Friday, October 7, 2011

The Feel Good Major

As an American you should pick a major that will keep you gainfully employed or even get you a job. I would personally like to know if there is a major that offers this. Sure, healthcare seems to the hot pick right now. But that is assuming that people will be able to afford to healthcare in the future. That seems cynical to say, but really, if healthcare cost keep rising faster than the rate of inflation something is going to bust.

So, what looks hot right now, might mean those people with smart degrees looking for a job when the next bubble hits.

Megan McArdle has a piece in the Atlantic about the Occupy Wall Street protest, and she mentions the people graduating with a "fun degree" are now taking part in these protest. She discovered this by spending a lot of her own time looking at the Occupy Wall Street website.

Yes, some people with fun degrees do graduate with a lot of debt and no real job prospects. Ms. McArdle graduated with a "fun degree," but she also went on to get her MBA, and her allegences are strongly tied to business, so her arguement always takes a pro-business bias. But in her piece she also fails to mention that a lot of college students are graduating with a lot of debt because college keeps getting more expensive.

Maybe people shouldn't be allowed to get degrees if they can't afford them, because in a free country free people might pick majors they like or feel are the right fit for them. Maybe those degrees the business class think won't yield a job should be minors, instead of majors, but who is to say that those fun degrees might lead to those fun degree holders doing well in a MBA program or law school program. .
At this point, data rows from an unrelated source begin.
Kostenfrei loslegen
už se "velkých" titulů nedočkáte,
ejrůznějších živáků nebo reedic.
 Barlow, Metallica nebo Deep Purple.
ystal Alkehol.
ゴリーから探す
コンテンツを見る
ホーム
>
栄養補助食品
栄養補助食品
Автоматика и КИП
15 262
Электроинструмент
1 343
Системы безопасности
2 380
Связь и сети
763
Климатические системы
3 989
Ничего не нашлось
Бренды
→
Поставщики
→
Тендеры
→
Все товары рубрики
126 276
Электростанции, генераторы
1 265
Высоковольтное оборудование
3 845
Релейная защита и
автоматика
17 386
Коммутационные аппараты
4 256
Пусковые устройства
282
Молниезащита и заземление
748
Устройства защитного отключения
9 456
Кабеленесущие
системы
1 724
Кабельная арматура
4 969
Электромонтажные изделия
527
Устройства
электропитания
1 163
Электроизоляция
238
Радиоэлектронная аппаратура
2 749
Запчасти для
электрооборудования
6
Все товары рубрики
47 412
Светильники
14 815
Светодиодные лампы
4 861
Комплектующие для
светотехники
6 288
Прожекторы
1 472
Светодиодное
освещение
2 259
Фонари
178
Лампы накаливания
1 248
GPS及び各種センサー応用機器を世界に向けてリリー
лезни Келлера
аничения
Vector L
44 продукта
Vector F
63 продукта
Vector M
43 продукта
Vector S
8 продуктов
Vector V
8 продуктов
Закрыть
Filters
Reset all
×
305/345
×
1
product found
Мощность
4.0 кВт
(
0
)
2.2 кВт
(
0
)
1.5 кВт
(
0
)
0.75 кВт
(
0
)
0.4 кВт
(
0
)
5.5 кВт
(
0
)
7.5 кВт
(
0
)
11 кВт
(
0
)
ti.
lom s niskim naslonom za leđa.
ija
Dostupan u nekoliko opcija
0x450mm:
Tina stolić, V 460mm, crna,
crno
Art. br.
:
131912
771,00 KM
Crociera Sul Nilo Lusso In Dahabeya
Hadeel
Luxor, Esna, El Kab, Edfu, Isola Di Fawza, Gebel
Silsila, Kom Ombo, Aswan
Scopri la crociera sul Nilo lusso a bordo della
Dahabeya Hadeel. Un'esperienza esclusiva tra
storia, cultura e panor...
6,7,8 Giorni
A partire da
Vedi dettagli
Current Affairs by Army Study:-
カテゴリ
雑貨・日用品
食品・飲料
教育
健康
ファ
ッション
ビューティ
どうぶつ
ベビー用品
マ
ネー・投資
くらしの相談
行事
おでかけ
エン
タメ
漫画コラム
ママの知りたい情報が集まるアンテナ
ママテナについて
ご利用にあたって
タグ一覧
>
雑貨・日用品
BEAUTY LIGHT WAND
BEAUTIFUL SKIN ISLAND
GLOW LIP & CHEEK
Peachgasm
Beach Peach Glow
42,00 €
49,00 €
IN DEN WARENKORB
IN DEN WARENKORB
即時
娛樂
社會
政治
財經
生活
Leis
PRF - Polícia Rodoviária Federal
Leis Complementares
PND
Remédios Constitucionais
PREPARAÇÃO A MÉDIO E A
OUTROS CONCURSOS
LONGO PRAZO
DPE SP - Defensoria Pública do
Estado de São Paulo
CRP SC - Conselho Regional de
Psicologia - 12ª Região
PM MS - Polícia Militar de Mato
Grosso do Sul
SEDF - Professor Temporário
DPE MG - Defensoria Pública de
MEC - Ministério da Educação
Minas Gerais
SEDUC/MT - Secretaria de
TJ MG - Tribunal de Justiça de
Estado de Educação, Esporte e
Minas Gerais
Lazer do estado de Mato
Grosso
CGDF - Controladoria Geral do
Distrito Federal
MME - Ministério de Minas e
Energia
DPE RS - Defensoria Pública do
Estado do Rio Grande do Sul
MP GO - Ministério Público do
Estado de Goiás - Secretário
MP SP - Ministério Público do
The important thing is to remember is this recession is unlike any other recession, because we know what caused it, but yet nothing concrete was done to fix it so it doesn't happen again. The Dodd-Frank bill isn't strong enough to fix the problem. So, voters should be mad. Nothing is being done to fix the problem, or so they feel and they making their voices heard.

What is really discouraging about the Occupy Wall Street protest is that their doesn't seem to be an honest debate on how to fix what ails our country.  The media seems confused that Americans would be made about being unemployed for so long, and both political parties seem willing to wait for the next election to do anything to help. A side can cry "class warfare," but people are waking and discovering "trickle down economics" really means the rich get richer.